Word and page limits by article type

ACS AMI publishes several article types, each with different scope expectations. The journal doesn't specify hard word limits for most types, but editorial norms create effective ranges.

Article Type
Word Limit
Abstract
TOC Graphic
SI Expected
Research Article
No strict limit (5,000-8,000 typical)
150-250 words
Required
Yes
Letter
3,000-4,000 words
150 words
Required
Yes
Review
By invitation, no strict limit
200 words
Required
Optional
Perspective
5,000-7,000 words
150 words
Required
Optional
Methods/Protocols
No strict limit
200 words
Required
Yes

The lack of a formal word limit for Research Articles gives you flexibility, but ACS AMI editors value concise writing. A 12,000-word research article will get scrutiny. If your paper genuinely needs that length (multi-technique study, extensive characterization), it may be accepted, but you'll likely receive feedback about trimming.

Letters at ACS AMI are for rapid, high-impact results. They're shorter (3,000-4,000 words) and go through expedited review. The Letter format doesn't have a separate Experimental section in the main text; all methods go into the Supporting Information.

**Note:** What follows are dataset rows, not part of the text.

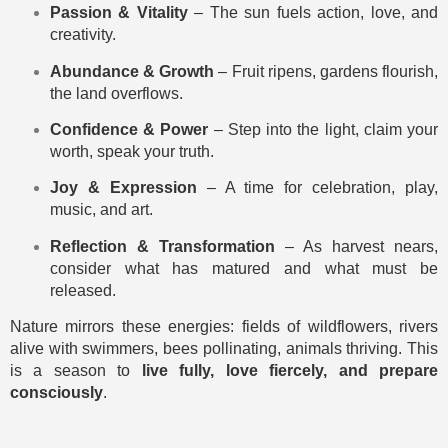
Passion & Vitality
– The sun fuels action, love, and
creativity.
Abundance & Growth
– Fruit ripens, gardens flourish,
the land overflows.
Confidence & Power
– Step into the light, claim your
worth, speak your truth.
Joy & Expression
– A time for celebration, play,
music, and art.
Reflection & Transformation
– As harvest nears,
consider what has matured and what must be
released.
Nature mirrors these energies: fields of wildflowers, rivers
alive with swimmers, bees pollinating, animals thriving. This
is a season to
live fully, love fiercely, and prepare
consciously
.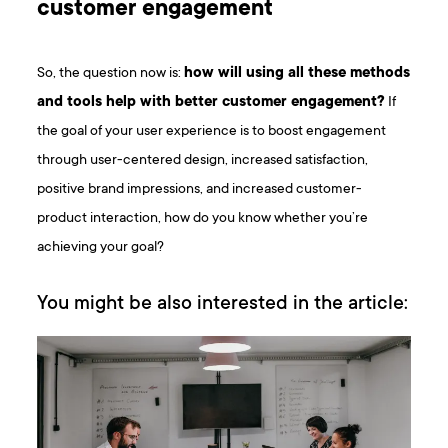
customer engagement
So, the question now is:
how will using all these methods
and tools help with better customer engagement?
If
the goal of your user experience is to boost engagement
through user-centered design, increased satisfaction,
positive brand impressions, and increased customer-
product interaction, how do you know whether you’re
achieving your goal?
You might be also interested in the article: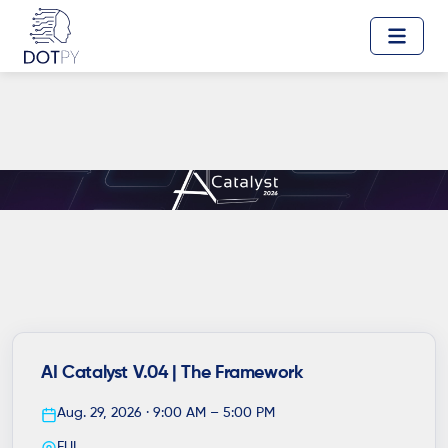
AI Catalyst V.04 | The Framework
Aug. 29, 2026 · 9:00 AM – 5:00 PM
EUI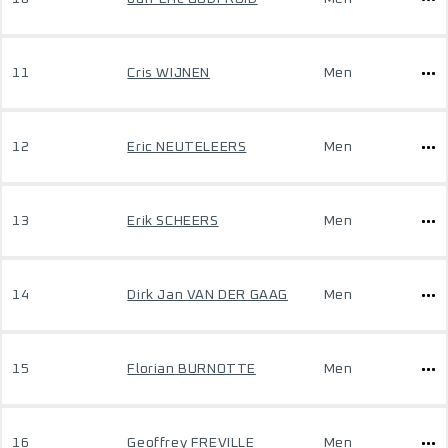
11
Cris WIJNEN
Men
12
Eric NEUTELEERS
Men
13
Erik SCHEERS
Men
14
Dirk Jan VAN DER GAAG
Men
15
Florian BURNOTTE
Men
16
Geoffrey FREVILLE
Men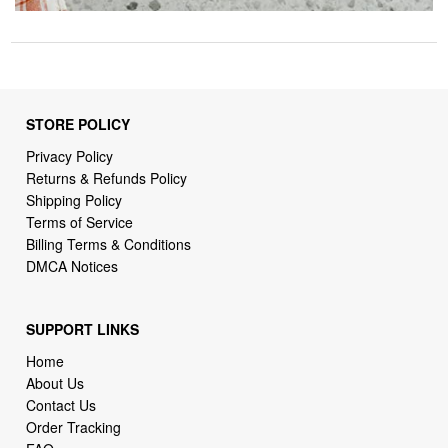
STORE POLICY
Privacy Policy
Returns & Refunds Policy
Shipping Policy
Terms of Service
Billing Terms & Conditions
DMCA Notices
SUPPORT LINKS
Home
About Us
Contact Us
Order Tracking
FAQ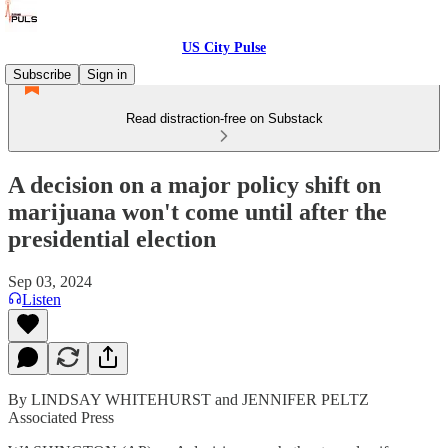
US City Pulse
Subscribe
Sign in
Read distraction-free on Substack
A decision on a major policy shift on
marijuana won't come until after the
presidential election
Sep 03, 2024
Listen
By LINDSAY WHITEHURST and JENNIFER PELTZ
Associated Press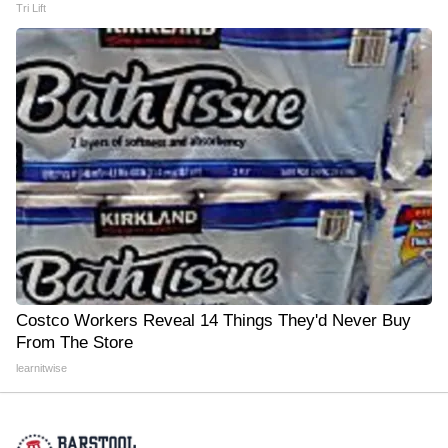
Tri Lift
Costco Workers Reveal 14 Things They'd Never Buy
From The Store
learnitwise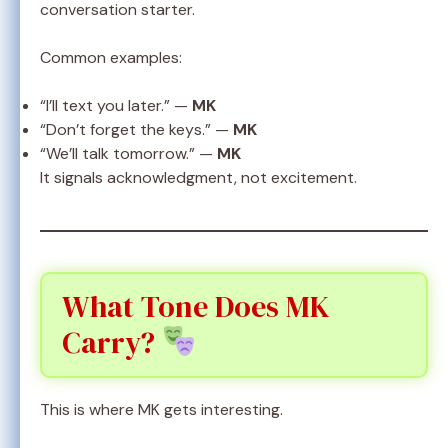
conversation starter.
Common examples:
“I’ll text you later.” —
MK
“Don’t forget the keys.” —
MK
“We’ll talk tomorrow.” —
MK
It signals acknowledgment, not excitement.
What Tone Does MK
Carry?
This is where MK gets interesting.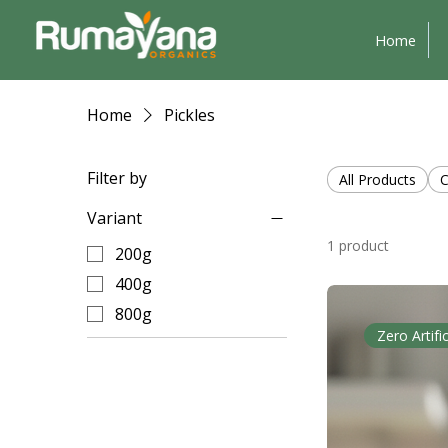
Home
Home
Pickles
Filter by
All Products
C
Variant
1 product
200g
400g
800g
Zero Artifi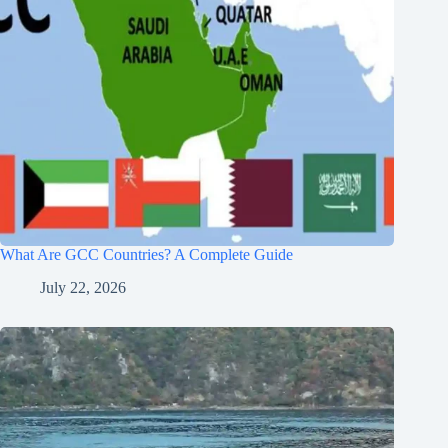
What Are GCC Countries? A Complete Guide
July 22, 2026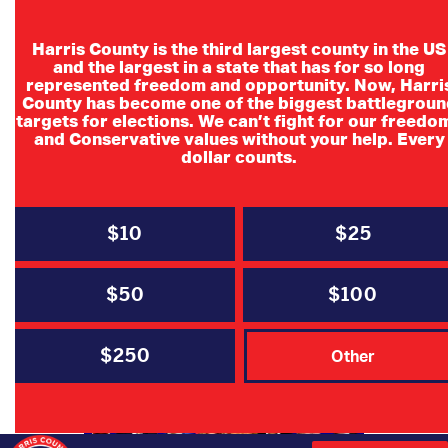
Harris County is the third largest county in the US
and the largest in a state that has for so long
represented freedom and opportunity. Now, Harri
County has become one of the biggest battlegroun
targets for elections. We can’t fight for our freedo
and Conservative values without your help. Every
dollar counts.
$10
$25
$50
$100
$250
Other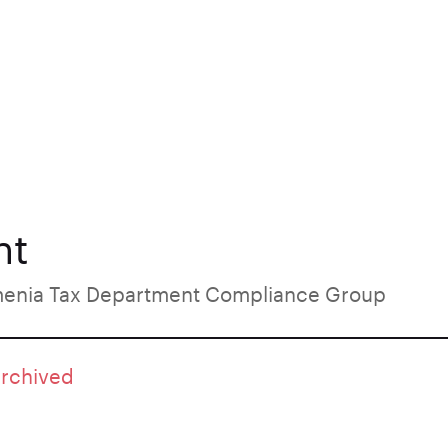
nt
menia Tax Department Compliance Group
archived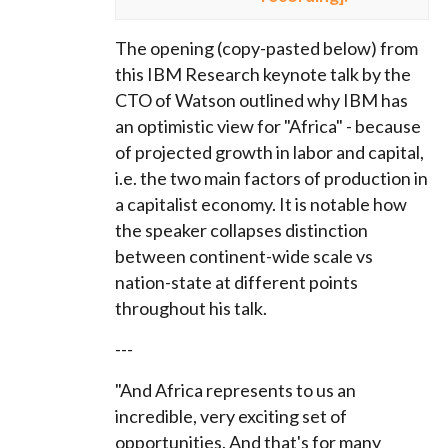
The opening (copy-pasted below) from
this IBM Research keynote talk by the
CTO of Watson outlined why IBM has
an optimistic view for "Africa" - because
of projected growth in labor and capital,
i.e. the two main factors of production in
a capitalist economy.
I
t is notable how
the speaker collapses distinction
between continent-wide scale vs
nation-state at different points
throughout his talk.
---
"And Africa represents to us an
incredible, very exciting set of
opportunities. And that's for many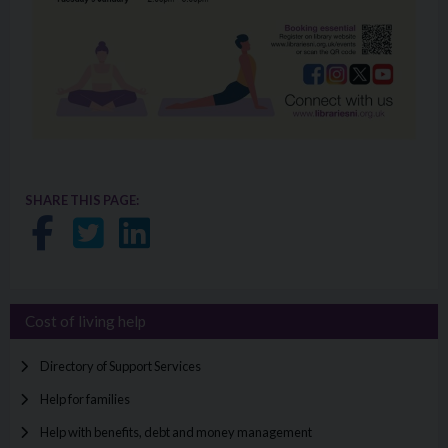
SHARE THIS PAGE:
Share on Facebook
Share on Twitter
Share on LinkedIn
Cost of living help
Directory of Support Services
Help for families
Help with benefits, debt and money management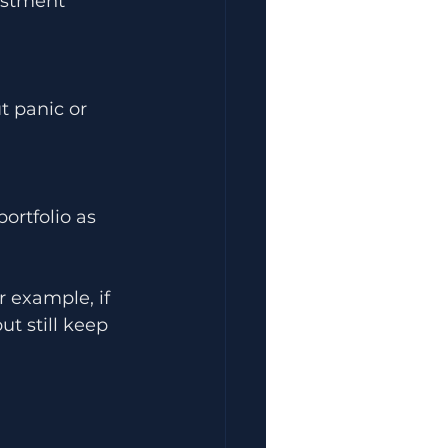
estment 
 panic or 
ortfolio as 
 example, if 
t still keep 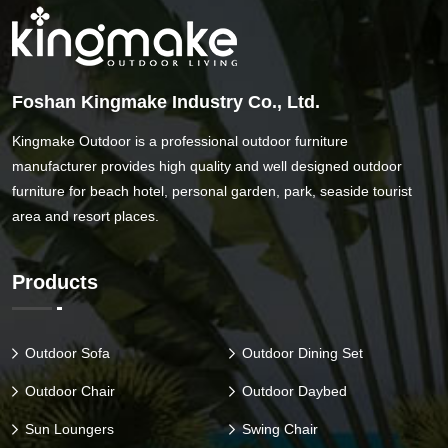
Foshan Kingmake Industry Co., Ltd.
Kingmake Outdoor is a professional outdoor furniture
manufacturer provides high quality and well designed outdoor
furniture for beach hotel, personal garden, park, seaside tourist
area and resort places.
Products
Outdoor Sofa
Outdoor Dining Set
Outdoor Chair
Outdoor Daybed
Sun Loungers
Swing Chair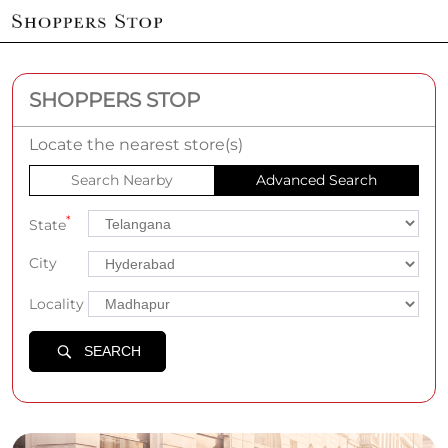
SHOPPERS STOP
Locate the nearest store(s)
Search Nearby
Advanced Search
*
State
City
Locality
SEARCH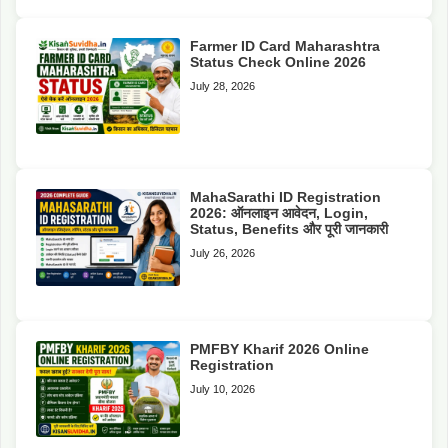
Farmer ID Card Maharashtra
Status Check Online 2026
July 28, 2026
MahaSarathi ID Registration
2026: ऑनलाइन आवेदन, Login,
Status, Benefits और पूरी जानकारी
July 26, 2026
PMFBY Kharif 2026 Online
Registration
July 10, 2026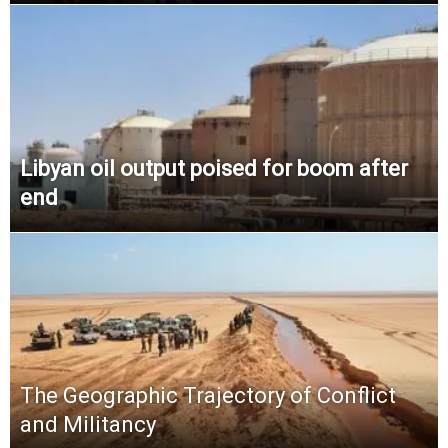
Libyan oil output poised for boom after
end
The Geographic Trajectory of Conflict
and Militancy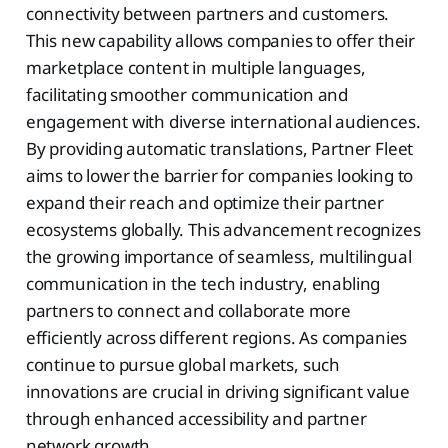
connectivity between partners and customers.
This new capability allows companies to offer their
marketplace content in multiple languages,
facilitating smoother communication and
engagement with diverse international audiences.
By providing automatic translations, Partner Fleet
aims to lower the barrier for companies looking to
expand their reach and optimize their partner
ecosystems globally. This advancement recognizes
the growing importance of seamless, multilingual
communication in the tech industry, enabling
partners to connect and collaborate more
efficiently across different regions. As companies
continue to pursue global markets, such
innovations are crucial in driving significant value
through enhanced accessibility and partner
network growth.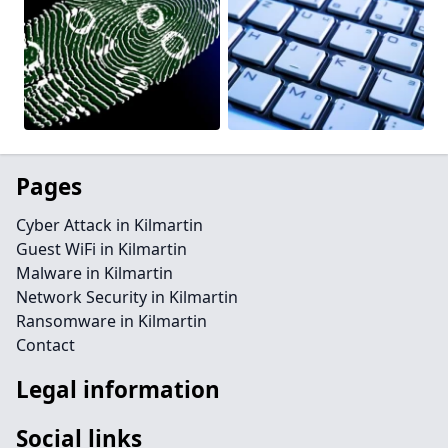
Pages
Cyber Attack in Kilmartin
Guest WiFi in Kilmartin
Malware in Kilmartin
Network Security in Kilmartin
Ransomware in Kilmartin
Contact
Legal information
Social links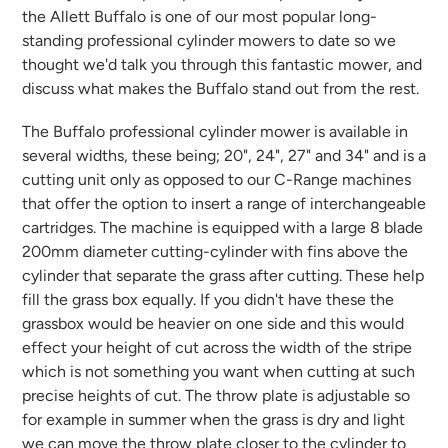
the Allett Buffalo is one of our most popular long-
standing professional cylinder mowers to date so we
thought we'd talk you through this fantastic mower, and
discuss what makes the Buffalo stand out from the rest.
The Buffalo professional cylinder mower is available in
several widths, these being; 20", 24", 27" and 34" and is a
cutting unit only as opposed to our C-Range machines
that offer the option to insert a range of interchangeable
cartridges. The machine is equipped with a large 8 blade
200mm diameter cutting-cylinder with fins above the
cylinder that separate the grass after cutting. These help
fill the grass box equally. If you didn't have these the
grassbox would be heavier on one side and this would
effect your height of cut across the width of the stripe
which is not something you want when cutting at such
precise heights of cut. The throw plate is adjustable so
for example in summer when the grass is dry and light
we can move the throw plate closer to the cylinder to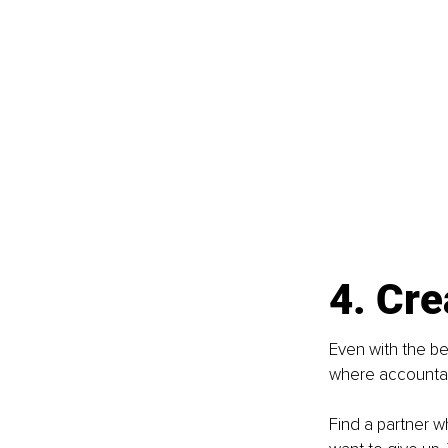
4. Cre
Even with the bes
where accountabi
Find a partner w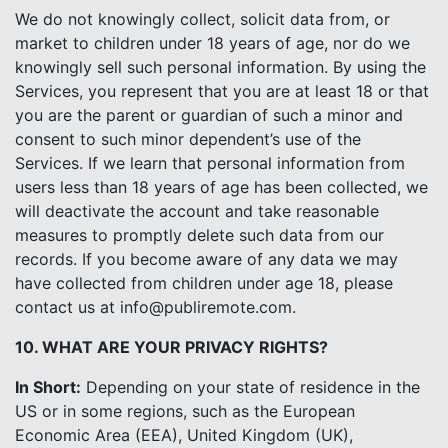
We do not knowingly collect, solicit data from, or
market to children under 18 years of age, nor do we
knowingly sell such personal information. By using the
Services, you represent that you are at least 18 or that
you are the parent or guardian of such a minor and
consent to such minor dependent’s use of the
Services. If we learn that personal information from
users less than 18 years of age has been collected, we
will deactivate the account and take reasonable
measures to promptly delete such data from our
records. If you become aware of any data we may
have collected from children under age 18, please
contact us at info@publiremote.com.
10. WHAT ARE YOUR PRIVACY RIGHTS?
In Short:
Depending on your state of residence in the
US or in some regions, such as the European
Economic Area (EEA), United Kingdom (UK),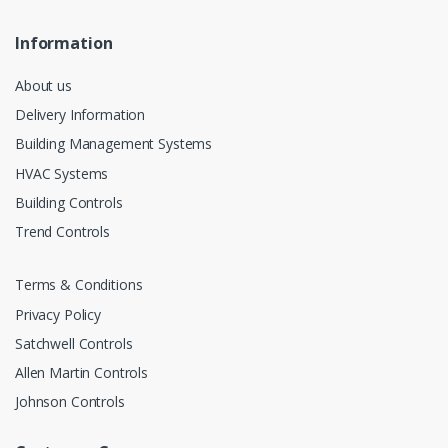
Information
About us
Delivery Information
Building Management Systems
HVAC Systems
Building Controls
Trend Controls
Terms & Conditions
Privacy Policy
Satchwell Controls
Allen Martin Controls
Johnson Controls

Reviews are predominantly by invitation. If you want to write a review for ACS AMI, contact the editors with a detailed proposal. Unsolicited reviews are occasionally considered if the topic is timely and the author has strong credentials.

Abstract requirements

ACS AMI's abstract requirements are standard for ACS journals.

  • Word limit: 150-250 words (the ACS standard range)
  • Structure: Unstructured (single paragraph)
  • Citations: Not allowed
  • Content: Problem statement, approach, key results (with numbers), and significance

The abstract should be self-contained and informative. ACS editors want to see specific results. "We developed a high-performance electrode material" is too vague. "The composite electrode delivered a specific capacitance of 450 F/g at 1 A/g with 95% retention after 10,000 cycles" tells the reader what you actually found.

Keywords: ACS AMI doesn't require author-submitted keywords. The ACS production team assigns indexing terms internally. This is different from Elsevier and MDPI journals that require keyword lists from authors.

TOC/Abstract graphic: Mandatory. This is the visual that appears in the table of contents and alongside the abstract on the ACS Publications website.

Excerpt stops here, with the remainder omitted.